Nelson’s official MGM biography made much of his paternal New England roots, but little has been known about his maternal line. To start with, how did an Atlanta beauty meet and marry a Yankee? Researcher Elsa Dik Glass answers this question and chronicles Nelson’s gifted maternal ancestry, which undoubtedly was the major contributor to his musicality:
Steady employment wasn’t the strong suit of [Nelson’s father] William Eddy, the somewhat gray sheep in a venerable New England family that has produced many politicians and scientists. Three years [before Nelson’s birth], when twenty-four-year-old William had enlisted for the Spanish-American War, he listed his occupation as “stage mechanic,” rarely regarded as a steady career. He joined the First Rhode Island Regiment on April 29, 1898, and a month later was appointed Sergeant-at-Arms-Drummer in a military band. However, he never saw action because he soon became ill. He was on sick leave off and on through July 1898 when he had surgery for an “inguinal right bubo” (hernia). He continued on medical disability status until November when he was granted a four-day furlough to stay with his aunt, Mrs. Daniel Kendrick in Philadelphia. It would be a most fortuitous visit for Nelson Eddy fans, because there he met his future wife, a Southern belle named Caroline Isabel Kendrick.

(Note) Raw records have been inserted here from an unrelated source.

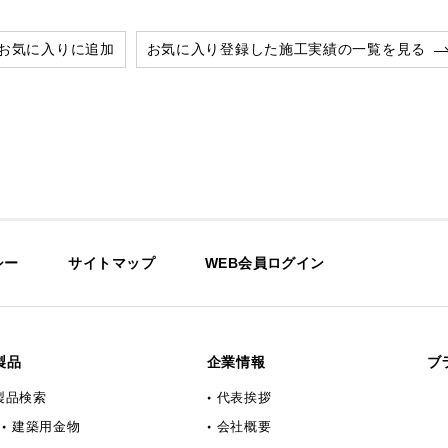
お気に入りに追加
お気に入り登録した施工実績の一覧を見る
シー
サイトマップ
WEB会員ログイン
製品
企業情報
ブ
製品検索
代表挨拶
建築用金物
会社概要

Isabel, as she was more commonly called, was born in Atlanta, Georgia on July 7, 1879, daughter of Caroline Ackerman and Edward Stillman Kendrick. Caroline’s father, Joseph Ackerman, was a Jew of Russian descent born in New York City while her mother, Belinda, was a New Jersey-born Methodist. Joseph’s father (Nelson’s great-grandfather) had emigrated to America from Holland, and his grandfather (Nelson’s great-great-grandfather) originated in Russia. This Russian heritage may explain Nelson’s exceptional skill in the Russian repertoire.
Isabel’s grandfather Joseph worked as a tailor in the cloth factories of Newburgh, New York. Just before the Civil War, he moved his wife and two children to Mobile, Alabama. There his wife, Belinda, taught piano, directed a choir, and gave birth to two more children. The younger was Caroline, Nelson’s maternal grandmother.
Caroline Ackerman grew up to be a headstrong and determined young lady. Charmed by a handsome traveling salesman, Edward Stillman Kendrick, she followed him to Atlanta and married him there on Christmas Day, 1877. They had three children: Clark, Isabel (Nelson’s mother), and Edward Jr. Edward Sr continued his travels, moving his family from Atlanta to New York City, back to Atlanta, and finally to Philadelphia, where he hoped his brother, William, would help him obtain employment. Whether Edward Sr found a job or not is uncertain, but his penchant for the ladies and gambling interfered with his home life. He pawned Caroline’s beloved piano and then deserted his family in 1897.
The loss of the piano was both an emotional and financial blow because Caroline, inheriting her mother’s musical ability, had been supplementing the family finances by teaching piano and singing. Fortunately, her eldest child, Clark, was working at the Mott Iron Works in Philadelphia, where his uncle was a foreman. The eighteen-year-old Clark managed to reclaim the pawned piano so his mother could continue earning a living. (Clark, in turn, would later provide a job at Mott for his struggling nephew, Nelson.)
Seventeen-year-old Isabel had also been working as a clerk at the Iron Works for a year….
In the winter of 1898/9, William Darius Eddy, on medical furlough, visited his aunt in Philadelphia. There, he met young Isabel, a distant relative by marriage. A year later, on December 23, 1899, they were married at the Naval Home in Philadelphia, with her mother as attendant. The young couple then left for Rhode Island where they lived for two years at five different locations.